There are some things that just take me back to my childhood in an instant – the smell of a real pine Christmas tree, the sound of Prokofiev’s Peter and the Wolf played on a slightly scratched vinyl record, and the taste of my Mum’s cornflake cookies.
As soon as I bite into one of these sweet, gooey, golden, biscuits, I am immediately a little kid again.
I remember hovering around the kitchen bench while we waited for them to be cool enough to eat, and stuffing one too many in my face and regretting it afterwards!
This is an old family recipe, and my copy of it is written in my mother’s handwriting on a stained and smudged piece of paper. I think it probably came to her from my grandmother, or from my grandmother’s ancient copy of the PWMU cook book.

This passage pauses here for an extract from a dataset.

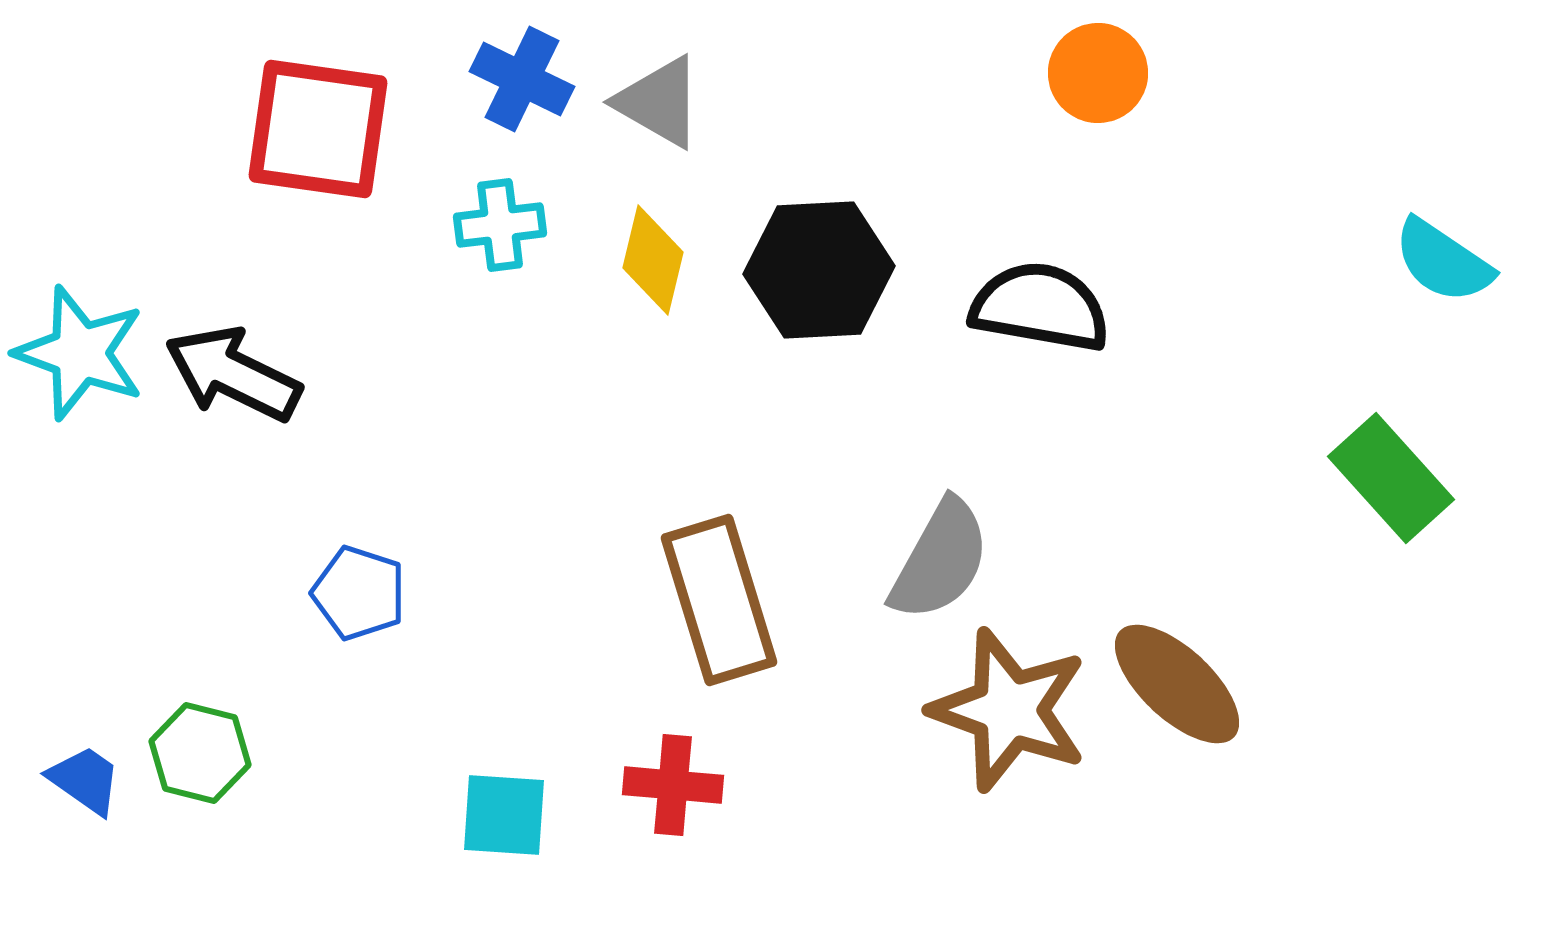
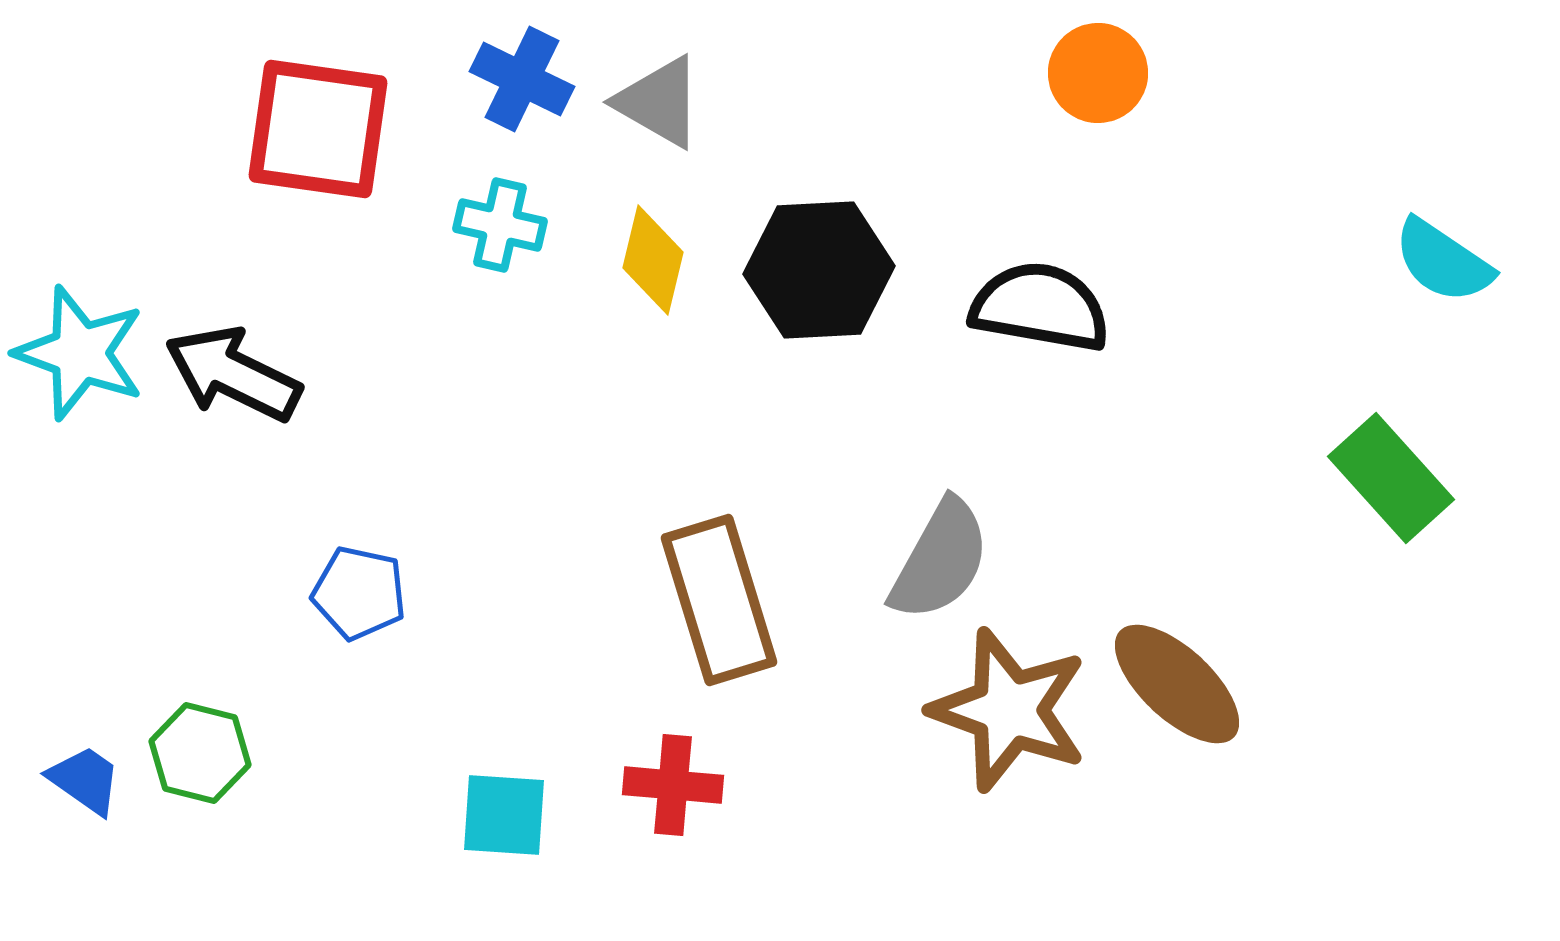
cyan cross: rotated 20 degrees clockwise
blue pentagon: rotated 6 degrees counterclockwise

These biscuits are soft and buttery, with loads of sultanas, and a nice crunch from the cornflakes. They make the perfect afternoon snack, and with only a handful of ingredients they are quick and easy to make, even when you have helpers!
- 125 gm softened butter
- 3/4 cup of sugar (white or brown)
- 1 egg
- 1 cup of self raising flour
- 1 cup of sultanas/raisins
- 1 cup Cornflakes for coating, slightly crushed.
- Preheat your oven to approximately 180 Celsius and line two large trays with baking paper.
- In a medium bowl, cream the butter and sugar then add the egg and mix well.
- Add the sultanas and the flour, stir until the mixture comes to together. It will be a fairly soft batter.
- Put the cornflakes in a bowl and crush them a little with your fingers.
- Drop teaspoons of mixture into the cornflakes and roll around until they form a rough ball and are well coated.
- Place on the tray with lots of room between each biscuit as they will flatten and spread during cooking.
- Bake in a moderate oven for approx 10 – 15 minutes or until the cornflakes just begin to brown.
- The cookies will be very soft, allow them to cool and harden before taking them off the tray.
You can use any type of ‘flake’ cereals for these cookies, some of the fancy cereals with added fruit work really well, but so do good old plain cornflakes.
My kids took a break from drawing just long enough to eat a whole heap of these and declare them “awesome”, just like I did when I was a kid.